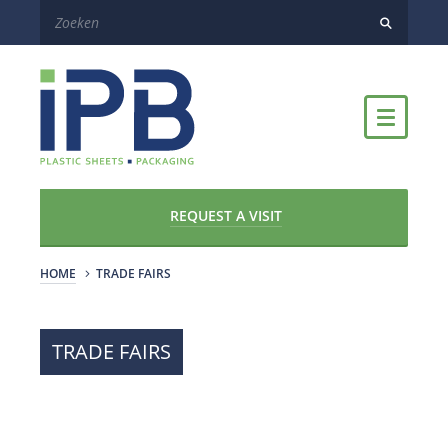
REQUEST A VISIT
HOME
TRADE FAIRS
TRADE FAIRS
+--
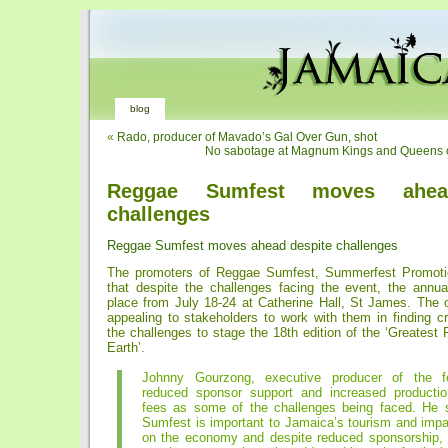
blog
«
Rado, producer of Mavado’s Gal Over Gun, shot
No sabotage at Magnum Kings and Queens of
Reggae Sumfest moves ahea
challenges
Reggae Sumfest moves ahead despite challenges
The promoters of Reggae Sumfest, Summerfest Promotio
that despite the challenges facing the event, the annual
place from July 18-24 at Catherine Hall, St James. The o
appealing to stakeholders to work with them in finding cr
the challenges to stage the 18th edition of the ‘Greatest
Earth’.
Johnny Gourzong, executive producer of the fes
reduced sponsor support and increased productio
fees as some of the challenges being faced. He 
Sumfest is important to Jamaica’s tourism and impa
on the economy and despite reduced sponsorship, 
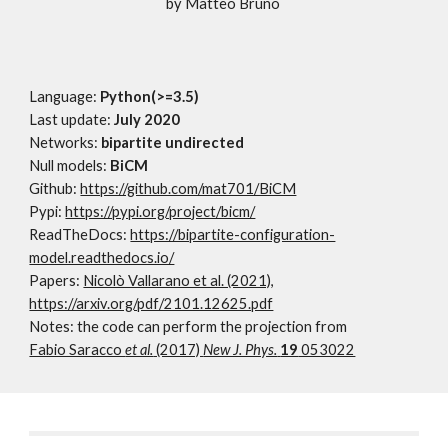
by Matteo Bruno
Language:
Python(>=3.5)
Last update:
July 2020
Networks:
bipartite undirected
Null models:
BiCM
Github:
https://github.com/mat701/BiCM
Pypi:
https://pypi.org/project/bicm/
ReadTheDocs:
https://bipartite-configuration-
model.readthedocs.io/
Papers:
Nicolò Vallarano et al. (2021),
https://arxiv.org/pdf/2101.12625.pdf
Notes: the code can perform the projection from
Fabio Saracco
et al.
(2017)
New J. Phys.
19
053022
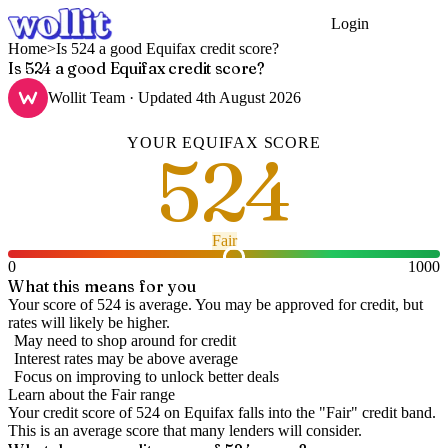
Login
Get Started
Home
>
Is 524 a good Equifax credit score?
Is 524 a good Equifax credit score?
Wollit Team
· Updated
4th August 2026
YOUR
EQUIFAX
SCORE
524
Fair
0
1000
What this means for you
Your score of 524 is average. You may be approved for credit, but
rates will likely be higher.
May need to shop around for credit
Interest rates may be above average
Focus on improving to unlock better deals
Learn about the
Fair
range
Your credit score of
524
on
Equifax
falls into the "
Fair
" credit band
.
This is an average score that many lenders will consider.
+--
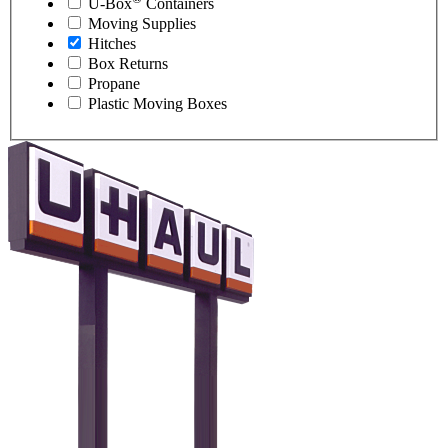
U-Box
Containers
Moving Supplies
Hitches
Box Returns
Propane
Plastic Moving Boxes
+--
• Exercise objective
Where a line in the entries holds the word "producer", copy that line.

• Exercise response
Rado, producer of Mavado’s Gal Over Gun, shot
Johnny Gourzong, executive producer of the fes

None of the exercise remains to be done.